I watched poor folk scamper out of my way through my clean glass windowpane and mulled that over. The thing we’d raised had been rotted-but thinking back, I decided it hadn’t had any hands.

Had she been left out of sloppiness? Maybe. Taking Martha Hoobin merely because she worked at the Velvet wasn’t smart. Could be the ceremony had run late and the principals had left and the mop up crew had just decided to pull up a few old street cobbles and leave the body there, rather than risk hauling it outside in the dawn.

Or maybe Evis and his pale, well-groomed agents had been noticed, and Allie Sands was someone’s way of saying hello.

I hoped not. But I didn’t need Momma’s cards to see the likelihood of such a thing.

We passed the Velvet, and I waved to Hooga, who didn’t see me. I found myself hoping Darla would be out on the street, but she wasn’t, and we passed.

Wherthmore is Rannit’s largest, oldest church. It was built so long ago the Brown River has since changed course. The two knee-high granite walkways that extend from the steps, it is said, once led right down to the jetties and the wharves. Now, it takes half an hour just to get from the Brown River to Cambrit, and another half to get to Wherthmore.

The cathedral itself soars up five stories-impressive when it was built, but merely average now. It’s made of pink granite, festooned with scowling demons and topped off with triumphant if pigeon-spotted angels, right hands upraised, wings outspread as they descend from the heavens to alight on the Church and bestow blessings on the faithful.

Soot-black thick soot from the crematoriums, soot no rain will ever wash away-has left all twelve of the big oval stained glass windows so black you couldn’t make out the scenes laid within them.

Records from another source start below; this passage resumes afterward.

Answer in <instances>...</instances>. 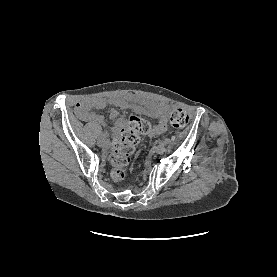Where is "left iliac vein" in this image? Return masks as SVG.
I'll list each match as a JSON object with an SVG mask.
<instances>
[{
    "mask_svg": "<svg viewBox=\"0 0 277 277\" xmlns=\"http://www.w3.org/2000/svg\"><path fill=\"white\" fill-rule=\"evenodd\" d=\"M155 152L157 154H163L165 152V146L163 144H159L155 147Z\"/></svg>",
    "mask_w": 277,
    "mask_h": 277,
    "instance_id": "left-iliac-vein-1",
    "label": "left iliac vein"
}]
</instances>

Find in that what metaphor you will.

Halbert stopped the carriage, set the brake and tied the ponies. Then he opened the door, made a little bow and winked.

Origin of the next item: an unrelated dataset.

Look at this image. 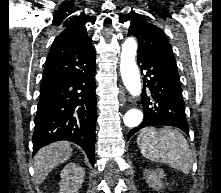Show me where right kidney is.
<instances>
[{"label": "right kidney", "instance_id": "ca27d5eb", "mask_svg": "<svg viewBox=\"0 0 221 193\" xmlns=\"http://www.w3.org/2000/svg\"><path fill=\"white\" fill-rule=\"evenodd\" d=\"M59 193H77L84 182L85 171L75 163L67 164L61 171Z\"/></svg>", "mask_w": 221, "mask_h": 193}]
</instances>
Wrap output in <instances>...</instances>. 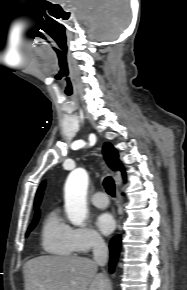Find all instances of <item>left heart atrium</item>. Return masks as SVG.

Half a dozen red masks watched the show.

“I won’t be long,” I said, stepping out.

Halbert just nodded, and marched away, and I stepped into the cold shadow of an angel’s stone wings and made for the steps of Wherthmore.

Two priests, two halls, two rooms. That’s all it had taken to get me from the front doors to the office of one Enris Foon, First Hand of the Holy Arm of Merciful Inquisition. That, and the name of Hisvin, which I’d spoken often and loudly.

I sat in a straight-backed chair and wondered if there was a Second Hand, or perhaps a Right Foot, until a priest so low he lacked a title or a mask wordlessly ushered me in to see Enris Foon himself.

His office was nothing special. Church title or not, it wouldn’t be fit as a closet at House Avalante. My own spacious accommodations rivaled it for cleanliness, for instance.

Enris was seated at a rickety pine desk. He held a mask on a stick before his face, and from the churning of his neck muscles and the smacking behind the mask, I gathered I’d interrupted his lunch.

“Are you of the flock, my son?” he said, after a particularly spirited round of chewing and swallowing.

“I’m my own flock. And I’m here on business. You can put the mask away.”

He lowered the scowling red mask.

He was maybe seventy and thin and bald and he didn’t get much sun. He had close-set brown eyes and a hawk nose. What hair he did have was all in his eyebrows and his ears. Both could have used a cut, or at least a comb.

“All right.” Give him credit-he said it without rancor. “What can the Church do for you today?”

“I’m looking for something.” I pulled a sheaf of papers out of my coat’s breast pocket. Evis had supplied the whole thing, from the silk paper folder to the gold-leaf tie to the readily visible skull-and-spider seal of Encorla Hisvin himself.

Father Foon saw, but he didn’t bat an eye.

“Ten years ago, a barge called the Embalo sank up around Gant. On that barge was a big crate. In this big crate was a smaller crate. In this smaller crate was a chest-a chest a foot long and half that high and half that wide.” I shaped a box in the air with my hands. “It was lead, and it was sealed. The gentleman who lost it wants it back.”

“I see,” said his Handedness, looking genuinely perplexed. “And you think I know of this item?”

“Probably not. But I think you might know about this.”